- **Stored data entries**
=== Section Start ===
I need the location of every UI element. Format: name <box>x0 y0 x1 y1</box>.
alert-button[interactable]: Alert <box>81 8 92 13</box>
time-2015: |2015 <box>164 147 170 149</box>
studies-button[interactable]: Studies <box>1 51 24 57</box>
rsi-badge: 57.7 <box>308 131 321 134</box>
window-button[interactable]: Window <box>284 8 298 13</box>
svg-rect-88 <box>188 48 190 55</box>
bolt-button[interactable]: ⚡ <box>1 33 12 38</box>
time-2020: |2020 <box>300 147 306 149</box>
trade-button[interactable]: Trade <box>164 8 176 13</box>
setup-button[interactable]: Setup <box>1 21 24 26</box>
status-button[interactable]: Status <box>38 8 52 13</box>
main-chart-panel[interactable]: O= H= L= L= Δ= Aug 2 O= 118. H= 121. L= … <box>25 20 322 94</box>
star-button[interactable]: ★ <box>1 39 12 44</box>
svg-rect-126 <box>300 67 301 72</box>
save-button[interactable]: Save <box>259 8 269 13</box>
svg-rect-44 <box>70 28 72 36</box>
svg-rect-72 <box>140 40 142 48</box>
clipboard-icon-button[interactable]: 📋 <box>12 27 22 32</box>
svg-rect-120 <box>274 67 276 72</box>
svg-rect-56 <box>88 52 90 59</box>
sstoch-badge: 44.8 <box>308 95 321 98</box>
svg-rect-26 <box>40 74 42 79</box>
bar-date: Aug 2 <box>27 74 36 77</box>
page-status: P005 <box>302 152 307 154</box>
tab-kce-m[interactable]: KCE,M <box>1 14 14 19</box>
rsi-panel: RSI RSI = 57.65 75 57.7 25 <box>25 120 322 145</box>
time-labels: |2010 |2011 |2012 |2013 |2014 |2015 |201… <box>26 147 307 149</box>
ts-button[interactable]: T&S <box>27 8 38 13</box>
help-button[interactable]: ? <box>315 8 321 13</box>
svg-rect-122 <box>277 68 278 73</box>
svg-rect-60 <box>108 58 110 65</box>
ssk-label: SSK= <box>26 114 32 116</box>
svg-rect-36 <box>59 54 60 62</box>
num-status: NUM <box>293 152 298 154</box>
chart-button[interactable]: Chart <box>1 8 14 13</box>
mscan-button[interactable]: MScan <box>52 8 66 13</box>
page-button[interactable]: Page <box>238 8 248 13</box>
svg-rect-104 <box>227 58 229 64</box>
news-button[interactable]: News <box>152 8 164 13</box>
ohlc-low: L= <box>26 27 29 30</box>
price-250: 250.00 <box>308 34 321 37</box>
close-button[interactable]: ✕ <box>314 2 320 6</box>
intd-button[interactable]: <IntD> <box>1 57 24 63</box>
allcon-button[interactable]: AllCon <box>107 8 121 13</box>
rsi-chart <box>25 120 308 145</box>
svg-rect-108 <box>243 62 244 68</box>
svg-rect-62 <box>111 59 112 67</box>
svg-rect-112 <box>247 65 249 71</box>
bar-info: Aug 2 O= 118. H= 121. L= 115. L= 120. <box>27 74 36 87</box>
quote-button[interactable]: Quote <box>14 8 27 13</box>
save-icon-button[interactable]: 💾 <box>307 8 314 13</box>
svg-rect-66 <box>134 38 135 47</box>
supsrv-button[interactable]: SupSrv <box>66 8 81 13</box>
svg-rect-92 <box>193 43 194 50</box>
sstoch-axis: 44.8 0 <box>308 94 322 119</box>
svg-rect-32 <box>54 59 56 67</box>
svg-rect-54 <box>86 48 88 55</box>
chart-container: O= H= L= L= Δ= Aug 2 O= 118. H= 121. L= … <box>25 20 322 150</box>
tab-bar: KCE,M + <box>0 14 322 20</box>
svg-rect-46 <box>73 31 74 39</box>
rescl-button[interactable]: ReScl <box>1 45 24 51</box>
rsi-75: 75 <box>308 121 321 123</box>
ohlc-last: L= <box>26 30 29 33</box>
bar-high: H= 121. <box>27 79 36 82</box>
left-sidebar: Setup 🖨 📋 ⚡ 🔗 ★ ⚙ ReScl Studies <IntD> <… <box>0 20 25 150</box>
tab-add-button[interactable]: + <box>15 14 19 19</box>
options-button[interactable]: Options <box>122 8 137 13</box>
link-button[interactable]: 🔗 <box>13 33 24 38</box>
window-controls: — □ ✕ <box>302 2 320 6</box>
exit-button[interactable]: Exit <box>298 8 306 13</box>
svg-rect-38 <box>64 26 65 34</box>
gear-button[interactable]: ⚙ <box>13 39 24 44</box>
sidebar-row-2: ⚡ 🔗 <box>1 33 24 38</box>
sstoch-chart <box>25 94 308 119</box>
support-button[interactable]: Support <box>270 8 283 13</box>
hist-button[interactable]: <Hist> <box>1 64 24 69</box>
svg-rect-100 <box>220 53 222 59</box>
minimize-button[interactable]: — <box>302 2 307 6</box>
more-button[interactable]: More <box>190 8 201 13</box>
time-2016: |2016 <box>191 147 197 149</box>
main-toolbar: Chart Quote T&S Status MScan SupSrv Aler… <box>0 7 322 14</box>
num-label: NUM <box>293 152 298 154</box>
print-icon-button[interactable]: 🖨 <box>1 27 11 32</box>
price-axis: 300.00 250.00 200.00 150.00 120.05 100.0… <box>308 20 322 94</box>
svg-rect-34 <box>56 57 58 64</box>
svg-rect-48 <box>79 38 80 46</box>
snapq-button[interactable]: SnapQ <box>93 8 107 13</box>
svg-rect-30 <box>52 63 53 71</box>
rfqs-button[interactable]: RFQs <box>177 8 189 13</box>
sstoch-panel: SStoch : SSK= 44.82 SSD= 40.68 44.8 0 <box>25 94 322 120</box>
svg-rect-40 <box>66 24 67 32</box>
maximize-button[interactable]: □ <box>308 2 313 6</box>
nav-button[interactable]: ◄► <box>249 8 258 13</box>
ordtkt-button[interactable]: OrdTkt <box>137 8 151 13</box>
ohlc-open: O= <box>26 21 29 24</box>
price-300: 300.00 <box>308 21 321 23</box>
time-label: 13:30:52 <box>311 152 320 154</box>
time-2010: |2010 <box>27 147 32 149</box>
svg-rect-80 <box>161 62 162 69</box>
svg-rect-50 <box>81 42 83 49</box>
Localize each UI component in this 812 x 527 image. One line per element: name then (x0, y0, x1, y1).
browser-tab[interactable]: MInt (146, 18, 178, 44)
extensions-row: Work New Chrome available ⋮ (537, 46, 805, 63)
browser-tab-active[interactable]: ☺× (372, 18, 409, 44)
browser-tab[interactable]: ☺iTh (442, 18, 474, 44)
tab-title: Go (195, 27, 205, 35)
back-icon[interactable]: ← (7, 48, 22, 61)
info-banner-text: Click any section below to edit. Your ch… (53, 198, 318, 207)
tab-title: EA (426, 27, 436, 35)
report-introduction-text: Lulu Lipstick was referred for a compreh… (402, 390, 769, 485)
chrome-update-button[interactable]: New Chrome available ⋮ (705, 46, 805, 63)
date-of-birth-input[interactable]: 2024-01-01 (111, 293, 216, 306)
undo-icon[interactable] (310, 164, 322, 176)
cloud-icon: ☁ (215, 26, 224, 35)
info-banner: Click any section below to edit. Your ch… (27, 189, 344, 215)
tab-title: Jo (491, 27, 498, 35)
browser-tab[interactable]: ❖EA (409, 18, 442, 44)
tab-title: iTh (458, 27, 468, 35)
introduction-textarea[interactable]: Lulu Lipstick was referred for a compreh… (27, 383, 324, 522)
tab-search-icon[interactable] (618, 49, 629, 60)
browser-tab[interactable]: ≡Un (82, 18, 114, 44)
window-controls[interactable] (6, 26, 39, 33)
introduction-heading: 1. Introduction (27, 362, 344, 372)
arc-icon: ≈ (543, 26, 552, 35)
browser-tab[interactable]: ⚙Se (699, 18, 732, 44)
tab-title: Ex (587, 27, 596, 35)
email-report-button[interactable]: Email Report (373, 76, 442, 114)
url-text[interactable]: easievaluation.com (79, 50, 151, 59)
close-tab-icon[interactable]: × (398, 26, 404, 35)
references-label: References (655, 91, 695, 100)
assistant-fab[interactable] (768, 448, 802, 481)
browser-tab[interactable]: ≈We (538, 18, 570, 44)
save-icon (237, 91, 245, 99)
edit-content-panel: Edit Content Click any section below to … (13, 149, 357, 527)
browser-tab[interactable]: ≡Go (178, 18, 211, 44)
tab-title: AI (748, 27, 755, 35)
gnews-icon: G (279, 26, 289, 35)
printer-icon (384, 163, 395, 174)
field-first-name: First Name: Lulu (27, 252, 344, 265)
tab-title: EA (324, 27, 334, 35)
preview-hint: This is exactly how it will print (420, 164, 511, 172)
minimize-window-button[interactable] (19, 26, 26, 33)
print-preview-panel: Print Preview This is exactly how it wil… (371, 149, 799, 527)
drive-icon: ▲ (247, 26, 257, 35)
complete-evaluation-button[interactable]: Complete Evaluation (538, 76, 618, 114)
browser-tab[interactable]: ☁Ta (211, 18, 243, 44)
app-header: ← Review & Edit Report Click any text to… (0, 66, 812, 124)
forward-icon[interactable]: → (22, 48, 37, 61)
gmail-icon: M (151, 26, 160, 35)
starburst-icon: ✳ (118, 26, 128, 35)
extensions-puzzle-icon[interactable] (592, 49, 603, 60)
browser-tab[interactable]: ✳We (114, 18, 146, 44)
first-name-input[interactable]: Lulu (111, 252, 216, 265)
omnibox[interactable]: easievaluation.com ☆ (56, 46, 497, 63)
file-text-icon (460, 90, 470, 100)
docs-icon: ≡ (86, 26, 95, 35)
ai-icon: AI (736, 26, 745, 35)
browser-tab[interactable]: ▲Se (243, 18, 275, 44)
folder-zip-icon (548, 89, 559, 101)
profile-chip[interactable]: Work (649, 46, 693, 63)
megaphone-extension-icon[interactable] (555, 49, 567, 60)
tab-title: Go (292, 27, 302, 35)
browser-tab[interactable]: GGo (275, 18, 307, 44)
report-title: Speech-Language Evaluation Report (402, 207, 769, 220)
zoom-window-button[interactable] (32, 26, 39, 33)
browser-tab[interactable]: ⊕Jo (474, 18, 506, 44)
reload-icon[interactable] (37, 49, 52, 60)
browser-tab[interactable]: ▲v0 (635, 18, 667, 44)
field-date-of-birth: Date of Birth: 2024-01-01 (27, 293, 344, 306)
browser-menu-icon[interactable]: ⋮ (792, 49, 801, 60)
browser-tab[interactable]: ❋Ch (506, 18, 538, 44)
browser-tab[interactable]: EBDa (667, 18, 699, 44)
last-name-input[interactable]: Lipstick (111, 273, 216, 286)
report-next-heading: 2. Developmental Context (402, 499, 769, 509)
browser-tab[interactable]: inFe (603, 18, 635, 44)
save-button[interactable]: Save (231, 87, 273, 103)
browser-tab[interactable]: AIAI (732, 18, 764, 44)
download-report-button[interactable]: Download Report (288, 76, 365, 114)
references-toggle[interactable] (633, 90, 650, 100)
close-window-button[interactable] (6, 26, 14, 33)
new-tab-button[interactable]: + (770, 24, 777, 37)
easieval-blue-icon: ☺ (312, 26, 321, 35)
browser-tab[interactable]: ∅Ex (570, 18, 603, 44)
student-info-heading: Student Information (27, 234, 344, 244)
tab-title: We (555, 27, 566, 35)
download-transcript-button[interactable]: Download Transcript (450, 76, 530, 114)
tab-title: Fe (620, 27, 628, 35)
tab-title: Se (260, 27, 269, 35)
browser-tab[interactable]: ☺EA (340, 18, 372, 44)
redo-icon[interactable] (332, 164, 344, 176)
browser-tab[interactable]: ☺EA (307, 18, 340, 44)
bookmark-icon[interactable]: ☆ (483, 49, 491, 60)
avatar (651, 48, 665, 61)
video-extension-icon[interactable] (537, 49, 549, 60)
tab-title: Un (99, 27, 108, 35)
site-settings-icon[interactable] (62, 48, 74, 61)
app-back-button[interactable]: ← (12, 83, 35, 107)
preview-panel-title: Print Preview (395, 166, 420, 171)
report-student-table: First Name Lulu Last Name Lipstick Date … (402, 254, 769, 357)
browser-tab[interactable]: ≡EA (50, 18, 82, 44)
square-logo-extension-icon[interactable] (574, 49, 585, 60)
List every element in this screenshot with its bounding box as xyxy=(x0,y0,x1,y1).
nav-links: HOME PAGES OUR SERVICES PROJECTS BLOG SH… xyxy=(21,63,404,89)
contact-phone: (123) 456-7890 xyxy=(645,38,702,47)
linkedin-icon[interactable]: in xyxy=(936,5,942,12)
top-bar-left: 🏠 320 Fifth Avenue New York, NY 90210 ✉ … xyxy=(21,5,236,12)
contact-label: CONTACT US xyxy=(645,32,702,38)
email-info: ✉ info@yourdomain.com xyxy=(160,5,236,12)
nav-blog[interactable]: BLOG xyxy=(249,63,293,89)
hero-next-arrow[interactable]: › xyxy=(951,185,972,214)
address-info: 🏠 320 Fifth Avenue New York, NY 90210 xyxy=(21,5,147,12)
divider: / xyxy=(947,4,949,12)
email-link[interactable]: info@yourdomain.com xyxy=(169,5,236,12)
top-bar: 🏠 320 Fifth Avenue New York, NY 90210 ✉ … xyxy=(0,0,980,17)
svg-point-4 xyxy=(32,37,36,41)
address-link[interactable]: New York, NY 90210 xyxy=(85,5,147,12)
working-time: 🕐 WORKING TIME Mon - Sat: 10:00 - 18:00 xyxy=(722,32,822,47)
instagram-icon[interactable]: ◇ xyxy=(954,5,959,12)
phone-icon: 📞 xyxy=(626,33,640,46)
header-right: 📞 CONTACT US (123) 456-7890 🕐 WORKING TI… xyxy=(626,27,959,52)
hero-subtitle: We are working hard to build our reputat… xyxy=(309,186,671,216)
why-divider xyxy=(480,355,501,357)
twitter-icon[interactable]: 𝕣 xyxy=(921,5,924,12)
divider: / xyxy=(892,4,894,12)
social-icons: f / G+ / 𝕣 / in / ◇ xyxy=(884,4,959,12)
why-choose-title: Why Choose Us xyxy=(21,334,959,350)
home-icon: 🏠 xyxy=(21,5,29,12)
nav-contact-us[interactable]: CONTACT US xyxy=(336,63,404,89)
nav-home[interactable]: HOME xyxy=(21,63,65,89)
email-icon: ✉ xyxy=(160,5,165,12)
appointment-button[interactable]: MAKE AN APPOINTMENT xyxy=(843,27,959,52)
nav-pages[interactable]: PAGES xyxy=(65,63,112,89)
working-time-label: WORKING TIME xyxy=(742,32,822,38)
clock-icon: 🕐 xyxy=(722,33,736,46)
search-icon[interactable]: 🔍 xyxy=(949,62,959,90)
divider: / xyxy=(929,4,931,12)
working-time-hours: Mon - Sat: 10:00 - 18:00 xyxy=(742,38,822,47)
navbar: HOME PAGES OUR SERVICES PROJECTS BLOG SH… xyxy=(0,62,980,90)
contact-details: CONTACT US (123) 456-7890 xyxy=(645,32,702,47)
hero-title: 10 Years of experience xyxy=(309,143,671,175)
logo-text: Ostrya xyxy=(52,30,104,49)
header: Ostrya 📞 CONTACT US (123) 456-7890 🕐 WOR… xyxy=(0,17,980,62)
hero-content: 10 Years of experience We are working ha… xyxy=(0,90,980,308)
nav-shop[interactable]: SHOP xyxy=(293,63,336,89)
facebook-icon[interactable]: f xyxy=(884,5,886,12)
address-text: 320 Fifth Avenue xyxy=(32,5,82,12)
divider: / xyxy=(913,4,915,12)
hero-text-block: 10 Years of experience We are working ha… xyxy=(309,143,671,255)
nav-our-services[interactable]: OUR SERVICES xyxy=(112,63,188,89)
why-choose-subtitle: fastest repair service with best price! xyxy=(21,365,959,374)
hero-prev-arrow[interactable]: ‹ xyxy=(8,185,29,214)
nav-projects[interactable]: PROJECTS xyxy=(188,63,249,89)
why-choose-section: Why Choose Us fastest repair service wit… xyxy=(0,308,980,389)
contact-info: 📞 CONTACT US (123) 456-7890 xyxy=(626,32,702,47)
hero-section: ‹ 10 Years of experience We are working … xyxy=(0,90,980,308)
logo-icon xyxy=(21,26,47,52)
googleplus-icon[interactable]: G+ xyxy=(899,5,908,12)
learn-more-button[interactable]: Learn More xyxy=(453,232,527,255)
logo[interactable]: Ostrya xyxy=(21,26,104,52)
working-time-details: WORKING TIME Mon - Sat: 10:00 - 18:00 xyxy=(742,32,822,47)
=== Section End ===
- **WHAT THE TASK ASKS**
Lines in the data that include the word "with" should all be copied.

- **SOLVED EXERCISE**
List every element in this screenshot with its bounding box as xyxy=(x0,y0,x1,y1).
why-choose-subtitle: fastest repair service with best price! xyxy=(21,365,959,374)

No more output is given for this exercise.